Due to its systemic nature, psoriasis is at risk of progression to severe forms, the pathogenetic mechanisms of which are not well understood [1]. The identification of previously unrecognized factors involved in the complex landscape of psoriasis development could be useful for monitoring the progression of the disease and the response to therapies, as well as identifying patients who are at risk to develop severe forms.

In this context, we report an observation carried out in our laboratory, that revealed the presence of a hitherto unidentified component, the BAG3 protein, in the serum of a fraction of patients affected by psoriasis.

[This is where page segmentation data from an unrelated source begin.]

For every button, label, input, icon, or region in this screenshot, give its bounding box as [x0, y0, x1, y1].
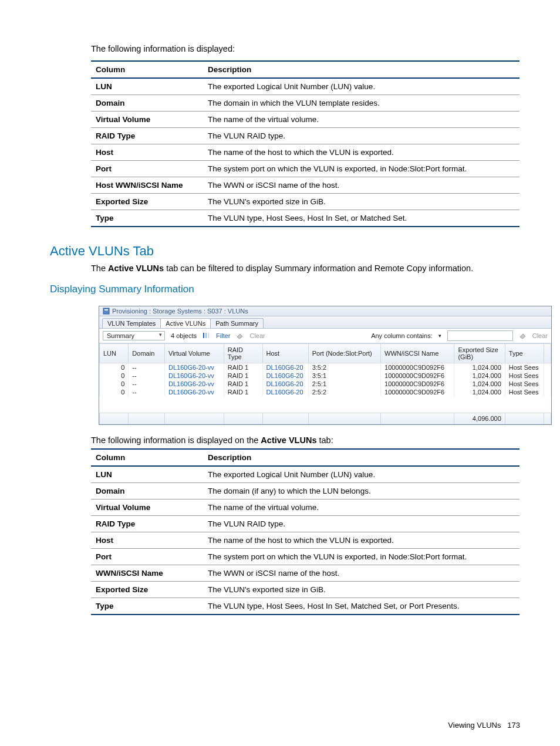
grid-footer-cell — [129, 413, 165, 424]
filter-link[interactable]: Filter — [216, 332, 230, 339]
field-description: The system port on which the VLUN is exp… — [203, 548, 519, 565]
grid-cell: 10000000C9D092F6 — [381, 388, 454, 396]
grid-cell-link[interactable]: DL160G6-20-vv — [168, 364, 214, 371]
grid-column-header[interactable]: Type — [505, 343, 544, 363]
object-count: 4 objects — [171, 332, 197, 339]
field-name: LUN — [91, 466, 203, 483]
field-name: Domain — [91, 94, 203, 111]
field-name: Virtual Volume — [91, 111, 203, 127]
grid-cell-link[interactable]: DL160G6-20 — [266, 364, 303, 371]
svg-marker-5 — [237, 334, 242, 339]
search-input[interactable] — [447, 330, 513, 341]
grid-cell: 0 — [100, 388, 129, 396]
clear-search-link: Clear — [532, 332, 548, 339]
grid-column-header[interactable]: Virtual Volume — [165, 343, 224, 363]
field-description: The WWN or iSCSI name of the host. — [203, 565, 519, 581]
svg-rect-3 — [205, 333, 207, 338]
field-name: Port — [91, 160, 203, 177]
field-description: The VLUN RAID type. — [203, 127, 519, 144]
grid-cell: RAID 1 — [224, 388, 262, 396]
field-description: The VLUN's exported size in GiB. — [203, 581, 519, 598]
grid-cell-link[interactable]: DL160G6-20 — [266, 389, 303, 396]
grid-footer-cell — [262, 413, 308, 424]
grid-column-header[interactable]: WWN/iSCSI Name — [381, 343, 454, 363]
field-description: The name of the host to which the VLUN i… — [203, 532, 519, 548]
grid-cell-link[interactable]: DL160G6-20 — [266, 372, 303, 379]
text: The following information is displayed o… — [91, 436, 261, 445]
grid-cell: 10000000C9D092F6 — [381, 372, 454, 380]
table-row[interactable]: 0--DL160G6-20-vvRAID 1DL160G6-202:5:2100… — [100, 388, 551, 396]
grid-cell: DL160G6-20 — [262, 372, 308, 380]
grid-cell: 0 — [100, 380, 129, 388]
active-vluns-desc-table: Column Description LUNThe exported Logic… — [91, 448, 519, 615]
tab-vlun-templates[interactable]: VLUN Templates — [102, 318, 161, 328]
grid-cell-link[interactable]: DL160G6-20-vv — [168, 389, 214, 396]
table-row[interactable]: 0--DL160G6-20-vvRAID 1DL160G6-203:5:2100… — [100, 363, 551, 372]
field-name: LUN — [91, 78, 203, 95]
table-row[interactable]: 0--DL160G6-20-vvRAID 1DL160G6-203:5:1100… — [100, 372, 551, 380]
grid-cell: DL160G6-20-vv — [165, 372, 224, 380]
grid-column-header[interactable]: Domain — [129, 343, 165, 363]
grid-column-header[interactable]: Host — [262, 343, 308, 363]
grid-cell: DL160G6-20-vv — [165, 388, 224, 396]
grid-cell: Host Sees — [505, 372, 544, 380]
text: tab can be filtered to display Summary i… — [164, 264, 473, 273]
svg-rect-0 — [103, 308, 109, 314]
field-name: Host — [91, 532, 203, 548]
grid-cell-link[interactable]: DL160G6-20 — [266, 380, 303, 387]
view-dropdown[interactable]: Summary — [103, 331, 165, 340]
grid-cell: DL160G6-20 — [262, 388, 308, 396]
table-row[interactable]: 0--DL160G6-20-vvRAID 1DL160G6-202:5:1100… — [100, 380, 551, 388]
vlun-templates-desc-table: Column Description LUNThe exported Logic… — [91, 60, 519, 227]
clear-filter-link: Clear — [249, 332, 265, 339]
grid-cell-link[interactable]: DL160G6-20-vv — [168, 372, 214, 379]
window-titlebar: Provisioning : Storage Systems : S037 : … — [99, 306, 551, 316]
window-title-text: Provisioning : Storage Systems : S037 : … — [112, 308, 248, 315]
tab-active-vluns[interactable]: Active VLUNs — [160, 318, 211, 328]
field-description: The domain in which the VLUN template re… — [203, 94, 519, 111]
grid-column-header[interactable]: Exported Size (GiB) — [454, 343, 505, 363]
field-name: RAID Type — [91, 515, 203, 532]
grid-cell-link[interactable]: DL160G6-20-vv — [168, 380, 214, 387]
field-name: Host — [91, 144, 203, 160]
any-column-label: Any column contains: — [371, 332, 433, 339]
grid-column-header[interactable]: Port (Node:Slot:Port) — [308, 343, 380, 363]
vlun-grid: LUNDomainVirtual VolumeRAID TypeHostPort… — [99, 343, 551, 424]
text-bold: Active VLUNs — [108, 264, 164, 273]
col-header: Column — [91, 449, 203, 466]
tabstrip: VLUN TemplatesActive VLUNsPath Summary — [99, 316, 551, 329]
grid-column-header[interactable]: LUN — [100, 343, 129, 363]
grid-footer-cell — [505, 413, 544, 424]
subsection-heading-summary: Displaying Summary Information — [50, 283, 520, 295]
intro-text-2: The following information is displayed o… — [91, 436, 520, 445]
tab-path-summary[interactable]: Path Summary — [210, 318, 264, 328]
grid-cell: RAID 1 — [224, 363, 262, 372]
grid-footer-cell — [165, 413, 224, 424]
field-description: The VLUN type, Host Sees, Host In Set, o… — [203, 210, 519, 227]
grid-cell: 3:5:1 — [308, 372, 380, 380]
chevron-down-icon[interactable]: ▾ — [438, 333, 441, 339]
grid-footer-cell — [224, 413, 262, 424]
grid-cell: Host Sees — [505, 363, 544, 372]
col-header: Description — [203, 61, 519, 78]
window-icon — [103, 308, 110, 315]
grid-cell: DL160G6-20-vv — [165, 363, 224, 372]
field-name: Virtual Volume — [91, 499, 203, 515]
svg-marker-6 — [520, 334, 525, 339]
scrollbar-header-spacer — [544, 343, 551, 363]
field-name: RAID Type — [91, 127, 203, 144]
grid-cell: -- — [129, 372, 165, 380]
grid-column-header[interactable]: RAID Type — [224, 343, 262, 363]
grid-cell — [544, 372, 551, 380]
grid-footer-cell: 4,096.000 — [454, 413, 505, 424]
grid-cell: DL160G6-20 — [262, 363, 308, 372]
text: tab: — [316, 436, 333, 445]
text: The — [91, 264, 108, 273]
svg-rect-4 — [208, 333, 209, 338]
grid-cell — [544, 380, 551, 388]
grid-cell: 1,024.000 — [454, 388, 505, 396]
footer-section: Viewing VLUNs — [448, 721, 501, 730]
toolbar: Summary 4 objects Filter Clear Any colum… — [99, 329, 551, 343]
grid-cell: 10000000C9D092F6 — [381, 380, 454, 388]
filter-icon[interactable] — [203, 332, 210, 339]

We analyzed, using an in-house ELISA, the levels of BAG3, a protein hardly detectable in the serum of healthy subjects, in serum samples from 31 patients (70% male; mean age ± SEM: 59.5 ± 2.6 years) affected by psoriasis. Twenty-one patients were receiving biological therapies targeting IL-17 (N = 10), TNF-α (N = 7) or IL-23 (N = 4), while the remaining ten were treated with immunosuppressants (N = 7) or a PDE4 inhibitor (N = 3). We identified two groups with significant (p < 0.0001, Mann-Whitney test) differences in BAG3 levels. Indeed, BAG3 was undetectable in sixteen of the samples, while it was clearly present in about a half (N = 15) of the patients, with a mean concentration of 126.0 ± 48.0 pg/ml (mean ± SEM) (Fig. 1A). This difference did not appear to be related (p = 0.501) to differences in therapy. The mean PASI scores were 2.4 ± 0.53 SEM and 6.7 ± 0.53 SEM for BAG3- negative and -positive patients, respectively. The difference was highly significant (p < 0.0001), although PASI scores were often low.

Fig. 1
figure 1

Analysis of BAG3 presence in serum samples from psoriasis patients and of its release induced by cytokines in keratinocytes. (A) Serum samples were analysed by a proprietary BAG3 ELISA kit. The study was approved in accordance with the ethical standards of the responsible committee on human experimentation. (B) Human keratinocytes HaCaT cells (CLS Cell Lines Service GmbH; Eppelheim, Germany), at 80% confluence, were treated with IL-17 A (TP723199 OriGene) [100 ng/ml], TNF-α (TP723451 OriGene) [20 ng/ml] or INF-γ (TP723162 OriGene) [20 ng/ml], alone or in combinations, in the absence or presence of 10% foetal bovine serum (FBS), for 16 h at 37 °C in a 5% CO2 atmosphere. Cell viability was not affected by treatments (data not shown). Total protein extracts from cells (IN) and proteins from supernatants (OUT) were analysed by western blotting (WB) using a proprietary anti-BAG3 pAb. An anti-pERK1/2 pAb (#9101, Cell signaling) was used to verify the cytokine-dependent cell activation. GAPDH was checked by a monoclonal antibody (sc-32,233, Santa Cruz Biotechnology) as an intracellular protein control. (C) BAG3 content was analysed in HaCaT supernatants by ELISA. Data were obtained from triplicate samples and confirmed in two separate experiments. Error bars indicate SD.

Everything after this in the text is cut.